Playboy magazine founder Hugh Hefner died on Sept. 27 at the Playboy Mansion. He was 91 years old. (GETTY IMAGES/FILES)
The polyester porn kings who ruled their empires of smut with the swagger of Mick Jagger are largely memories now.
Their magazines gone, or massively diminished, and they themselves are digging into the big coke bowl in the sky.
The death this week of Playboy pooh-bah Hugh Hefner at 91 triggered a wave of hormone-charged nostalgia among men — and some women — of a certain age.
Hefner`s great rival, Penthouse chief Bob Guccione pegged out in 2010 and his magazine joined him in 2012. Sales had fallen from a staggering 5 million copies a month to a pitiful 100,000.
Playboy has plummeted from 7 million sales monthly to 673,000. The mags white trash cousin, Larry Flynt’s Hustler, has fallen from 3 million a month to a little over 100,000.
When Flynt tweeted his condolences for Hefner, it almost seemed as though he was lamenting an era that will never return.
He tweeted: “Truly sad at the moment. I have always held great admiration for Hugh; he had a remarkable presence about him. My thoughts & prayers go out to his family & our friends at @Playboy.”
Changing tastes — but mostly the Internet — have relegated the skin mags to the same bin as your James Last records.
“The internet’s cloak of invisibility eliminates teenage boys’ fear that some bookstore clerk knows what they’re up to,” former Hustler editor Lee Quarnstrom said in a 2015 essay.
Once, Hugh, Bob and Larry were household names.
They had the dough, the girls, the lifestyle.
Magazine guru Samir Husni said the dying patient can’t even be comfortable, the situation is so dire.
“That’s one magazine category that really can’t compete with the internet and television,” Husni told Wired. “Sex has become so much a mainstream entity.”
And that’s it.
Porn is so ubiquitous that as noted aficionado David Duchovny told Bill Simmons on his podcast, a child could be born today and would never run out of smut to gaze upon.

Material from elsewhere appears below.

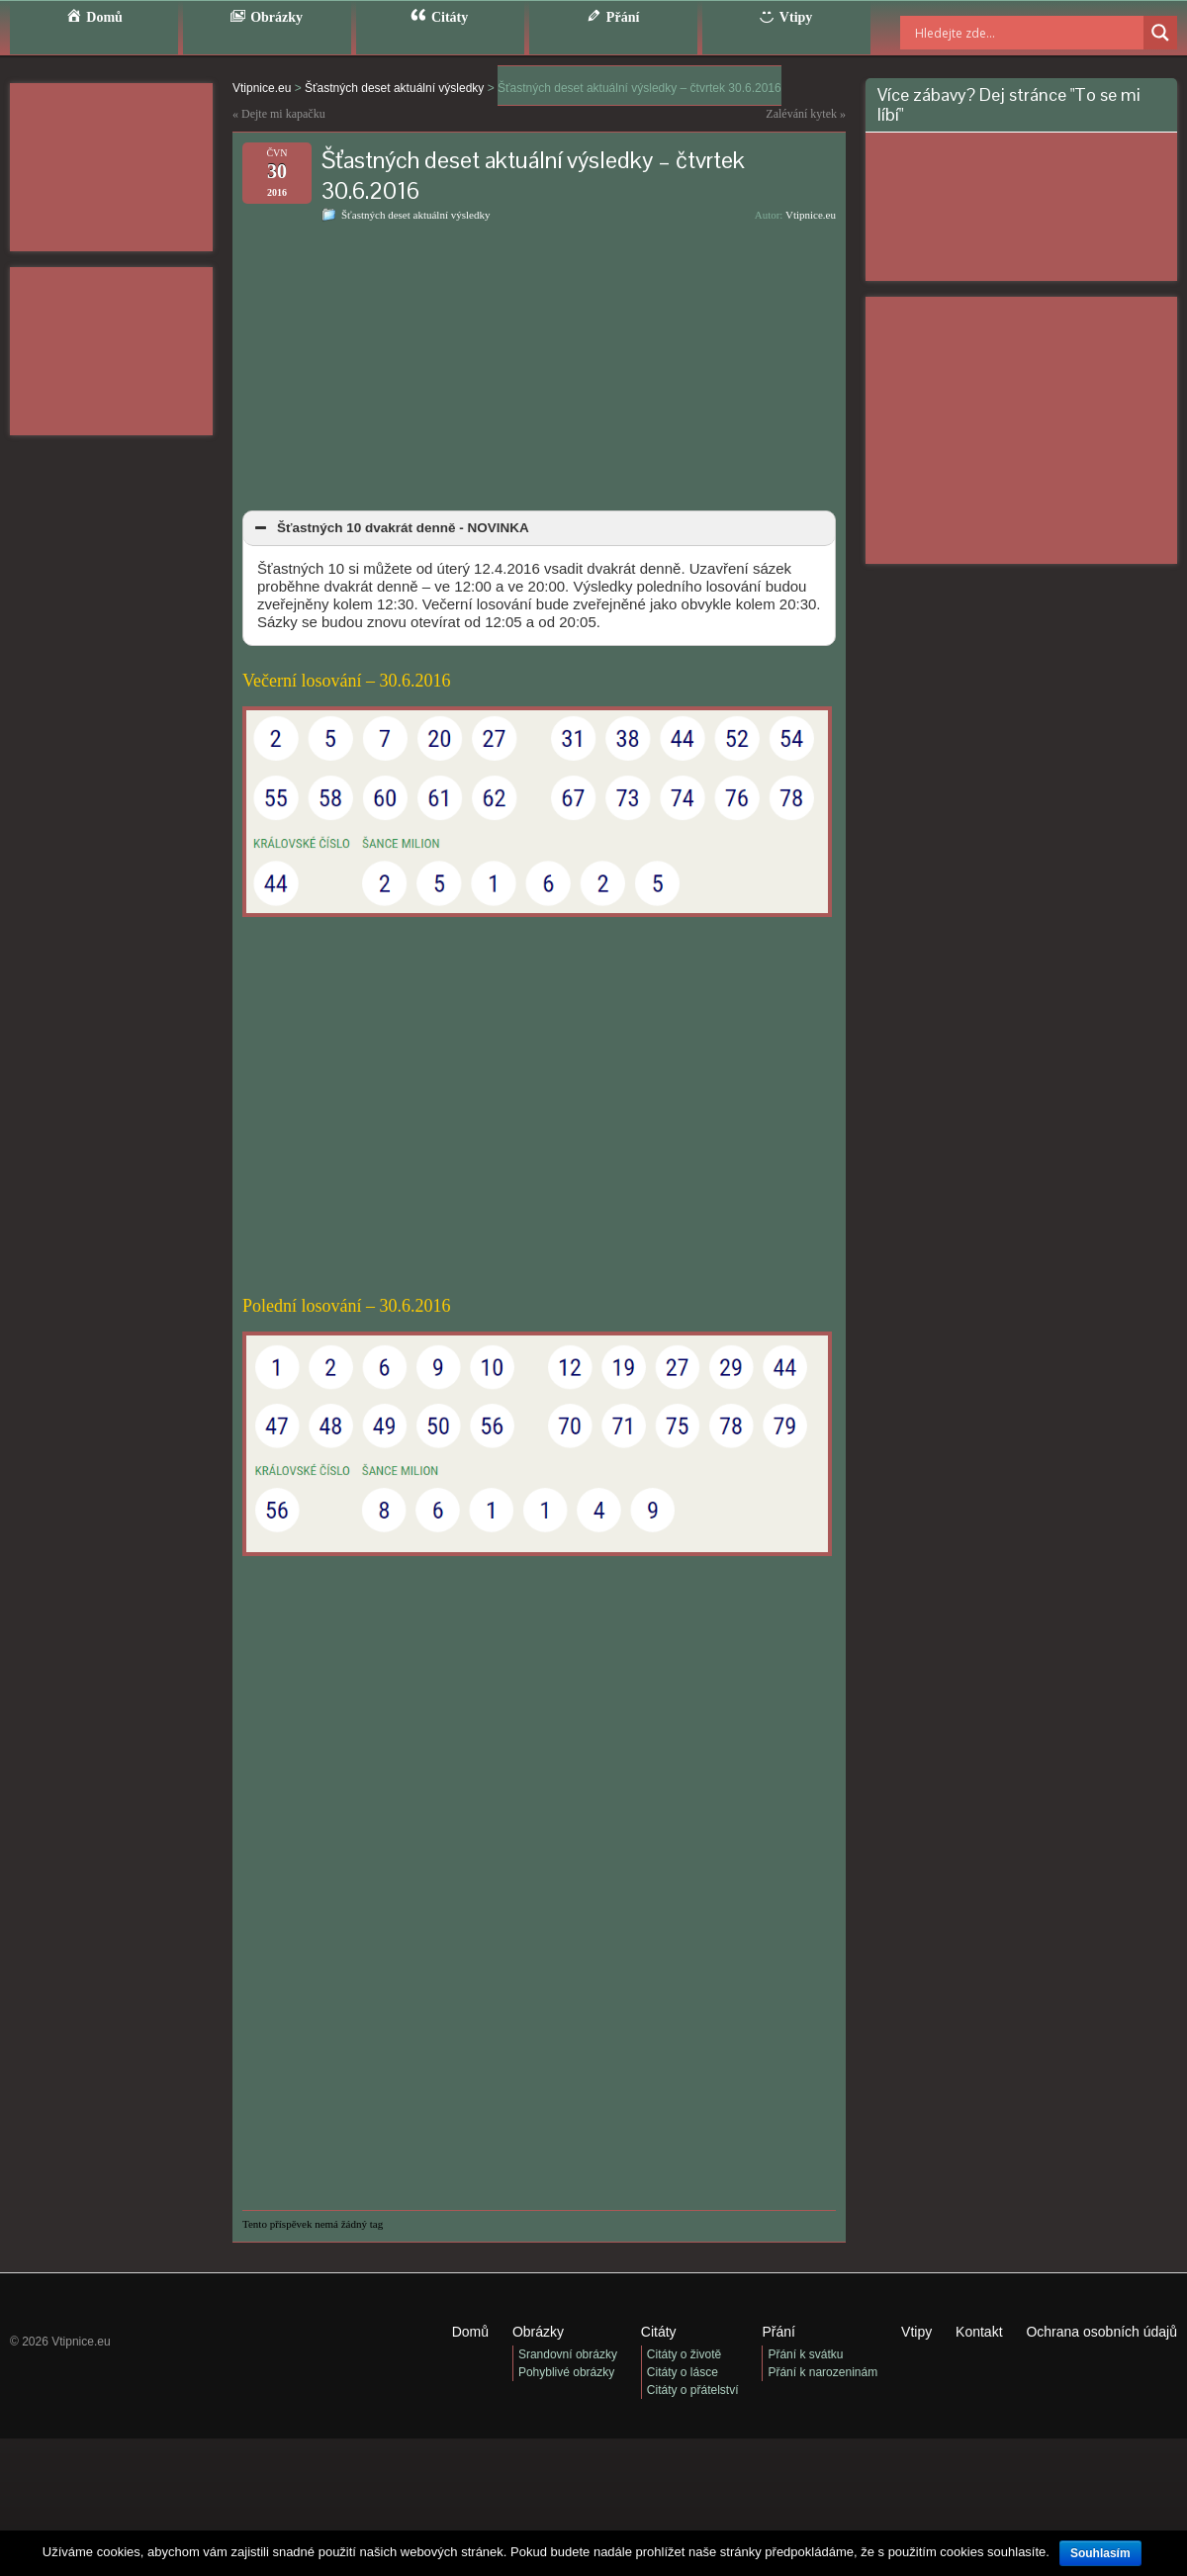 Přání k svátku (805, 2354)
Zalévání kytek (801, 114)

It isn’t just the magazines going the way of the passenger pigeon, video porn producers are also in a fight for their lives. Why buy a DVD or pay for porn when there is a smorgasbord of depravity available for free?
Bizarrely, porn has never been more popular — joked about at dinner parties with a knowing wink and nudge.
Newsstand offerings are a pittance compared to the golden age of the late 1980s.
Is Gent (Home of the D Cups) still publishing? What about its stable mate, Juggs?
Even the market for hardcore porn has splintered into a thousand kinks and fetishes.
According to The Guardian, commercial porn site Clips4Sale offered 100 different fetish categories in 2005. By 2015 the same site offers an eye-popping 946 different kinks.
Explosive issues with the likes of raunch shots from Madonna or Jackie Kennedy simply could not compete.
Now, Larry Flynt is the last of the classic American triumvirate of smut lords still above ground.
Flynt — who rose from Ohio strip club owner to publishing baron then First Amendment activist — doesn’t think the printed version of his raunchy magazine will last much longer.
The blue collar bad boy did the impossible: made allies of the religious right and the feminist left.
The survivor of scads of First Amendment battles and wars with televangelist Jerry Falwell and feminist stand-bearer Gloria Steinem, Flynt’s fights now seem quaint.
“Hustler magazine isn’t going to be around much longer,” a gloomy Flynt predicted in 2015 on Bloomberg News. “Most people are getting their information from the internet. Technology brings a lot with it and it takes a lot away.”
In 1972, 25% of male American college students read Playboy and it gave them the wherefores and whys of sex.
But now, we’re not at the happy finish they would have liked. Playboy kicked full-frontal nudity to the curb two years ago — then brought it back.
“Unless a new breed of hipster manages to get retro magazines back in fashion like vinyl records...Playboy is a limping beast,” men’s magazine historian Dian Hanson told BBC News.
And maybe that’s not a bad thing.
Former porn star Veronica Vera — star of Romancing the Bone, Night Hunger and others — told the New York Post that maybe it’s time.
“Guccione and Hefner, they had fun, they made money, they caused the world to change. I think they’ve earned a rest,” Vera said.